State v. Joyner, 297 N.C. 349, 356, 255 S.E.2d 390, 395 (1979) (The trial court properly denied the defendant's motion to dismiss charges on acting in concert theory.). Our Supreme Court reasoned:
        Where the state seeks to convict a defendant using the principle of concerted action, that this defendant did some act forming a part of the crime charged would be strong evidence that he was acting together with another who did other acts leading toward the crimes' commission. That which is essentially evidence of the existence of concerted action should not, however, be elevated to the status of an essential element of the principle. Evidence of the existence of concerted action may come from other facts.

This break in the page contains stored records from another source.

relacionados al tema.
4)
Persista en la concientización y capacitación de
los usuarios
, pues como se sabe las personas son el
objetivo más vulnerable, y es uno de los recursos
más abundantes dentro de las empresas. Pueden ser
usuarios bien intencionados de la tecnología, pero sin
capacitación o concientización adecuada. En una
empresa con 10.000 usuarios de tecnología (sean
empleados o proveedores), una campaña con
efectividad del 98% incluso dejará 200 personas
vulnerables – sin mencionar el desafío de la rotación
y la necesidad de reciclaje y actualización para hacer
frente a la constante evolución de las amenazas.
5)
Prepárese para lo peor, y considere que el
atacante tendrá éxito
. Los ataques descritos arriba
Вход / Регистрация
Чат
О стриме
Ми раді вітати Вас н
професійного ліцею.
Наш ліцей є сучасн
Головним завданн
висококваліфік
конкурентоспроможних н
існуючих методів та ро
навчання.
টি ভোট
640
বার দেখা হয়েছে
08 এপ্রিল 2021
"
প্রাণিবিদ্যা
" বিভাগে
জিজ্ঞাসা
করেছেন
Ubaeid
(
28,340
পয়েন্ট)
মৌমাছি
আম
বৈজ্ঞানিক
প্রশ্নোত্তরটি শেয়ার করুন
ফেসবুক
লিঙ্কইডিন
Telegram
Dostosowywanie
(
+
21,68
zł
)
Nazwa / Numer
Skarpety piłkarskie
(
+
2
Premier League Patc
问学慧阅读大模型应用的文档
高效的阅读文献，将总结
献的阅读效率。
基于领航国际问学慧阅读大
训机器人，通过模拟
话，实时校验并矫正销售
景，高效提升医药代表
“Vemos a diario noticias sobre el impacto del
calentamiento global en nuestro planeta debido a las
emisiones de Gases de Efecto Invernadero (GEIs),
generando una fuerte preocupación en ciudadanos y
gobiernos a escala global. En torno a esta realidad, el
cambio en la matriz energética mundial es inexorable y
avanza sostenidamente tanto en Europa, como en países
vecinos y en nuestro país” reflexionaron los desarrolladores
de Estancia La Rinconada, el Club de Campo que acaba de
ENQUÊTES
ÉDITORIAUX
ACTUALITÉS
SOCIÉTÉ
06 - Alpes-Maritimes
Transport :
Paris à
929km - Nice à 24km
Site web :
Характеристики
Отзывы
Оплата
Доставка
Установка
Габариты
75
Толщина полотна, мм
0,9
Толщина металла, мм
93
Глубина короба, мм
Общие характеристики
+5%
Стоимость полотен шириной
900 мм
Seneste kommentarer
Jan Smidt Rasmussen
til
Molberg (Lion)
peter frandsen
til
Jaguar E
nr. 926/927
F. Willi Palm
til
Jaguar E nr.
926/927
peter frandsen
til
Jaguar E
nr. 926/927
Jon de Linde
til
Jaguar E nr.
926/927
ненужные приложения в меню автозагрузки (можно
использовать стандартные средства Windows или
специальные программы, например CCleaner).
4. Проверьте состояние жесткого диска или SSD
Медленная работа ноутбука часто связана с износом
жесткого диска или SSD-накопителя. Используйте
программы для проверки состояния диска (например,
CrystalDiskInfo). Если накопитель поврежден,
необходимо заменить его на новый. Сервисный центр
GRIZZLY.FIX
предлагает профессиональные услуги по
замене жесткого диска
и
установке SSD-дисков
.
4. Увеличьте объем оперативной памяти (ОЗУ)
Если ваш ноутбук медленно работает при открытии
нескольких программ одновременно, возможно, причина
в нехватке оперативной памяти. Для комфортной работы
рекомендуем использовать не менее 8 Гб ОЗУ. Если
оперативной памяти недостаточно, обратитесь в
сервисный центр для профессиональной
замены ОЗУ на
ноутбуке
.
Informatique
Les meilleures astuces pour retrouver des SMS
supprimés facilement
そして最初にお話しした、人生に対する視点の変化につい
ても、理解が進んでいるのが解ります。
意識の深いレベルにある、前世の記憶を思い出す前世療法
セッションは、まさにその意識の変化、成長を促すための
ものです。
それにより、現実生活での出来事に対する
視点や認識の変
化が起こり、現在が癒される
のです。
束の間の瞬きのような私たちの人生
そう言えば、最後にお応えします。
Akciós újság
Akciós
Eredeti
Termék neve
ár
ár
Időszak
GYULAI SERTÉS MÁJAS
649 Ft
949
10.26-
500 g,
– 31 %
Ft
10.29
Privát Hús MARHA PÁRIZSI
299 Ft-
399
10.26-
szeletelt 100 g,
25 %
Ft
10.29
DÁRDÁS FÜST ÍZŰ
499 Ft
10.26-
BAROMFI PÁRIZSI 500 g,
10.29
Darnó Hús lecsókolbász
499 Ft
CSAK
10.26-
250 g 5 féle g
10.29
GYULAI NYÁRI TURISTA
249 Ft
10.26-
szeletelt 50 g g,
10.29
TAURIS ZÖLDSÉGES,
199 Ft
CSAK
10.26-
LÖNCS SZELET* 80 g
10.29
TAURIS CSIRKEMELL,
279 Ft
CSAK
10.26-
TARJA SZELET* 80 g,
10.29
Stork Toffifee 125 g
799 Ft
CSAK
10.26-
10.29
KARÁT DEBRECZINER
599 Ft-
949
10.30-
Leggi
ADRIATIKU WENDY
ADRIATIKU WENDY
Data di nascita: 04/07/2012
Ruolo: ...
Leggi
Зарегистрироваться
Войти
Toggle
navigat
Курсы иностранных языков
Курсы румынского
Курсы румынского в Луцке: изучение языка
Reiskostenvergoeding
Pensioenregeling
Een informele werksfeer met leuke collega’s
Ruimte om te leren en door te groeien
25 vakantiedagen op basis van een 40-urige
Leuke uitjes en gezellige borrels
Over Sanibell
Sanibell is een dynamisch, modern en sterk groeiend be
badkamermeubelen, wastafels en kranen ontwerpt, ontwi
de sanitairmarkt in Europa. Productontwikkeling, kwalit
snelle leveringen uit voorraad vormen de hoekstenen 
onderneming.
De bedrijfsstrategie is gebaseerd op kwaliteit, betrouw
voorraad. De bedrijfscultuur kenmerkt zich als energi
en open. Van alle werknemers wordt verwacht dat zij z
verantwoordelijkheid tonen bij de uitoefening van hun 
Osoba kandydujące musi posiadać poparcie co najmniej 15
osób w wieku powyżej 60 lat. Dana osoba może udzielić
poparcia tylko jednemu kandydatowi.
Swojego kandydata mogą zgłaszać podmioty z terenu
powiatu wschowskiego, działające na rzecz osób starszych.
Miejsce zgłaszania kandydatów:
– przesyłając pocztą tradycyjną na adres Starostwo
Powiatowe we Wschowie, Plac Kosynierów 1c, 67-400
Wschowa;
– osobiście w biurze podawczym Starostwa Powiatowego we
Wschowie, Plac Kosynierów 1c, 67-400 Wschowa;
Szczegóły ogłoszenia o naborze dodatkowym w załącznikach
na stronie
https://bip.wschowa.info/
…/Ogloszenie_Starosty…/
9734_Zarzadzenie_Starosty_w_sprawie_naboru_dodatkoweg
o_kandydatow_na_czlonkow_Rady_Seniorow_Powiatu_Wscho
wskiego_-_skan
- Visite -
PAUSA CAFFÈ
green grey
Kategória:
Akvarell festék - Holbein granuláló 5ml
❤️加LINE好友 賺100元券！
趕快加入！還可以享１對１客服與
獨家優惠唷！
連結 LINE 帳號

It is not,therefore, necessary for a defendant to do any particular act constituting at least part of a crime in order to be convicted of that crime under the concerted action principle so long as he is present at the scene of the crime and the evidence is sufficient to show he is acting together with another who does the acts necessary to constitute the crime pursuant to a common plan or purpose to commit the crime.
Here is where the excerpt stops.